- WHAT IS NEEDED
Repeat the records below exactly, leaving out every picture.

- DATASET

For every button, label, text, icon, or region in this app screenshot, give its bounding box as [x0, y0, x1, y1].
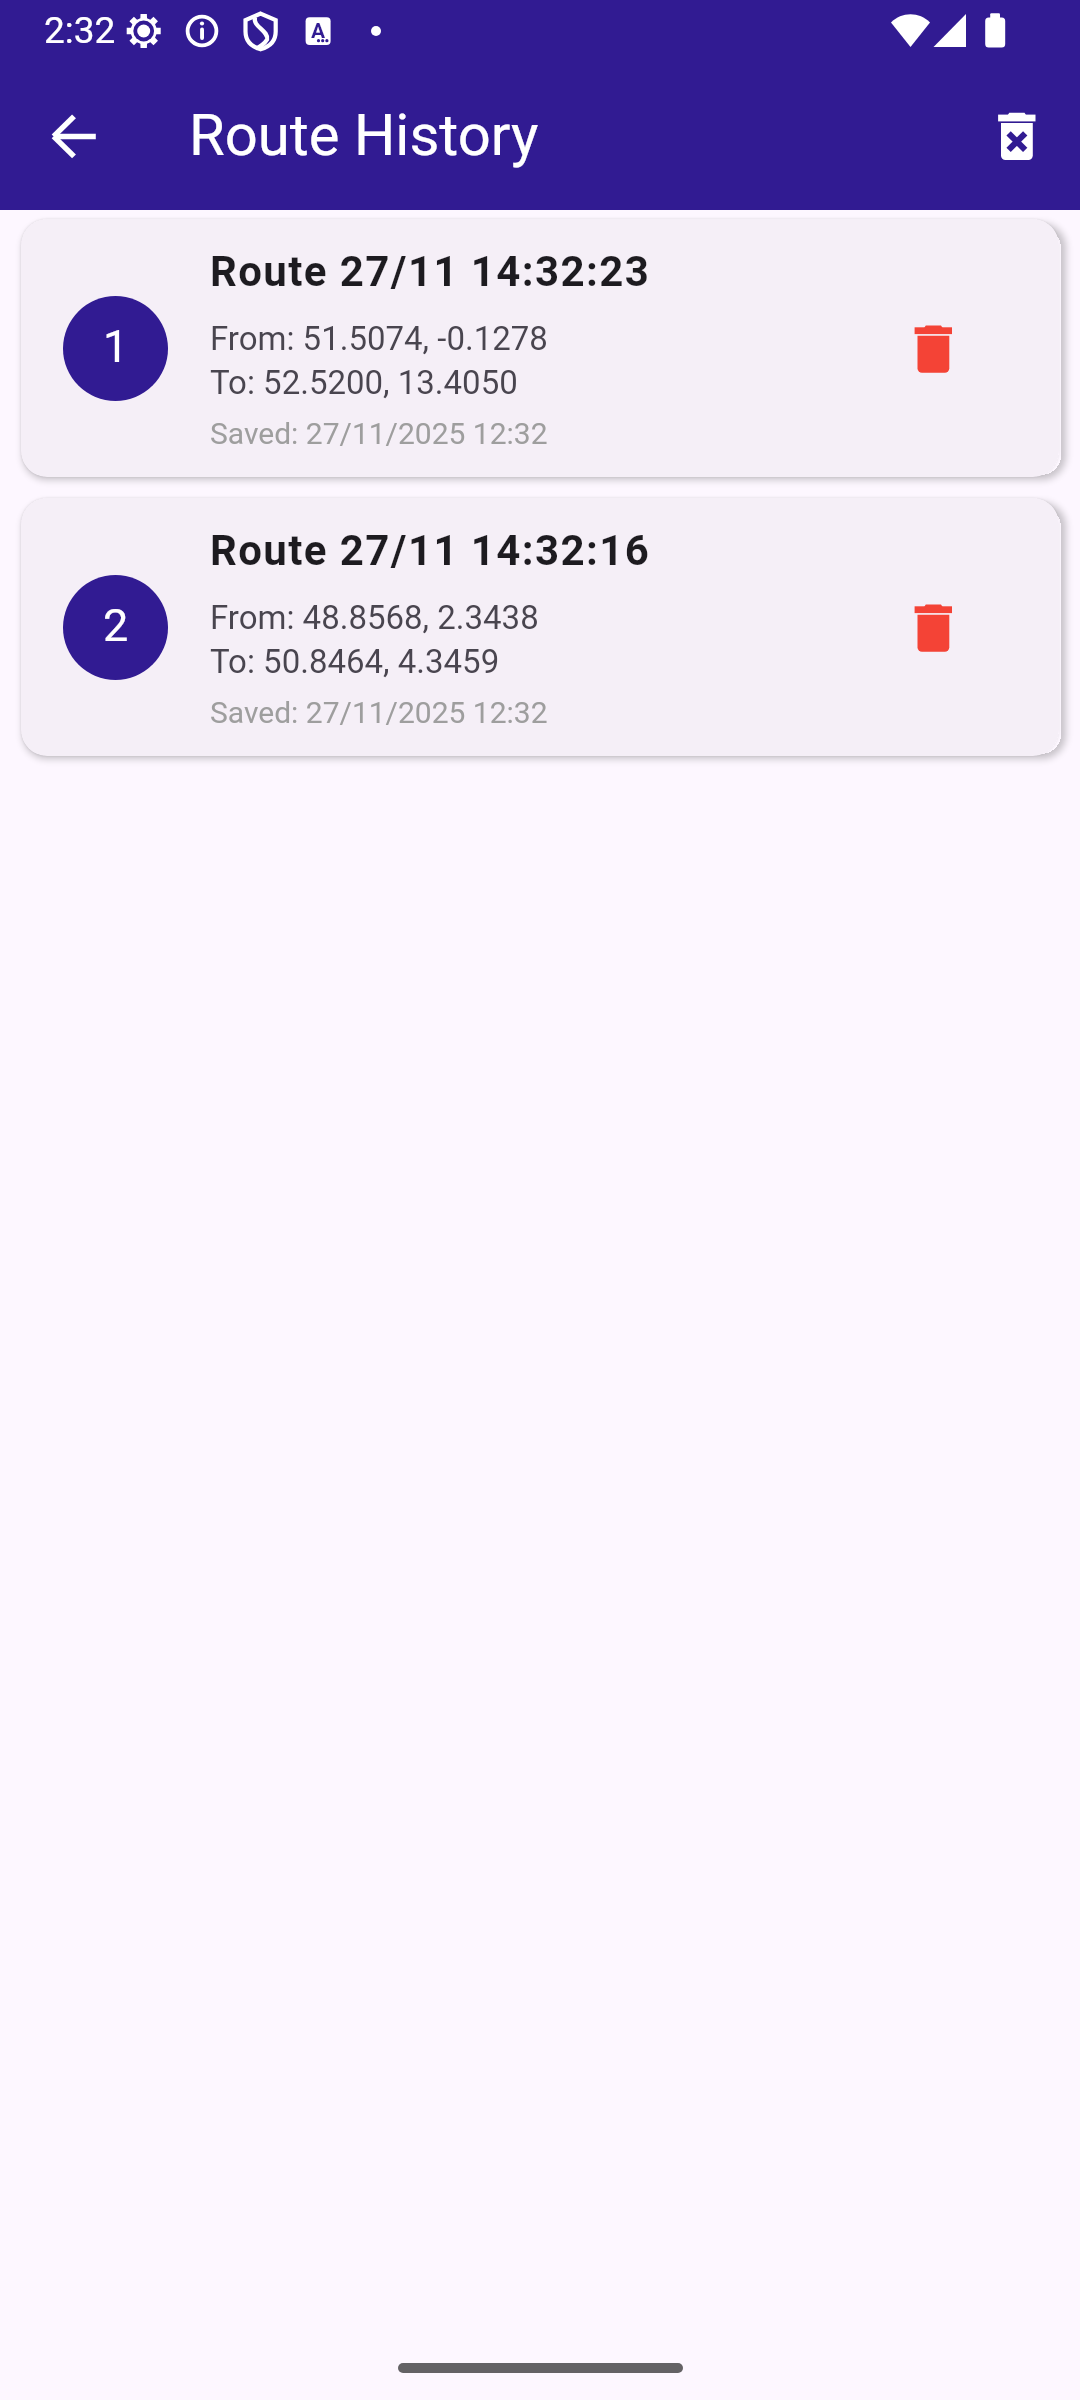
staticText: Saved: 27/11/2025 12:32 [210, 695, 548, 730]
staticText: 2:32 [44, 9, 116, 52]
staticText: From: 48.8568, 2.3438 [210, 598, 539, 637]
staticText: 1 [103, 320, 129, 373]
button[interactable]: Back [29, 88, 125, 184]
button[interactable]: Delete route [885, 580, 981, 676]
button[interactable]: Clear all history [969, 89, 1065, 185]
staticText: 2 [103, 599, 129, 652]
staticText: Saved: 27/11/2025 12:32 [210, 416, 548, 451]
staticText: From: 51.5074, -0.1278 [210, 319, 548, 358]
staticText: Route 27/11 14:32:23 [210, 247, 651, 296]
staticText: Route 27/11 14:32:16 [210, 526, 651, 575]
staticText: To: 50.8464, 4.3459 [210, 642, 500, 681]
staticText: A [311, 19, 326, 44]
button[interactable]: 1 [21, 219, 1059, 477]
button[interactable]: Delete route [885, 301, 981, 397]
staticText: Route History [189, 101, 539, 169]
button[interactable]: 2 [21, 498, 1059, 756]
staticText: To: 52.5200, 13.4050 [210, 363, 518, 402]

- ANSWER TO THIS PROBLEM
For every button, label, text, icon, or region in this app screenshot, give its bounding box as [x0, y0, x1, y1].
staticText: Saved: 27/11/2025 12:32 [210, 695, 548, 730]
staticText: 2:32 [44, 9, 116, 52]
staticText: From: 48.8568, 2.3438 [210, 598, 539, 637]
staticText: 1 [103, 320, 129, 373]
button[interactable]: Back [29, 88, 125, 184]
button[interactable]: Delete route [885, 580, 981, 676]
button[interactable]: Clear all history [969, 89, 1065, 185]
staticText: 2 [103, 599, 129, 652]
staticText: Saved: 27/11/2025 12:32 [210, 416, 548, 451]
staticText: From: 51.5074, -0.1278 [210, 319, 548, 358]
staticText: Route 27/11 14:32:23 [210, 247, 651, 296]
staticText: Route 27/11 14:32:16 [210, 526, 651, 575]
staticText: To: 50.8464, 4.3459 [210, 642, 500, 681]
staticText: A [311, 19, 326, 44]
button[interactable]: 1 [21, 219, 1059, 477]
button[interactable]: Delete route [885, 301, 981, 397]
staticText: Route History [189, 101, 539, 169]
button[interactable]: 2 [21, 498, 1059, 756]
staticText: To: 52.5200, 13.4050 [210, 363, 518, 402]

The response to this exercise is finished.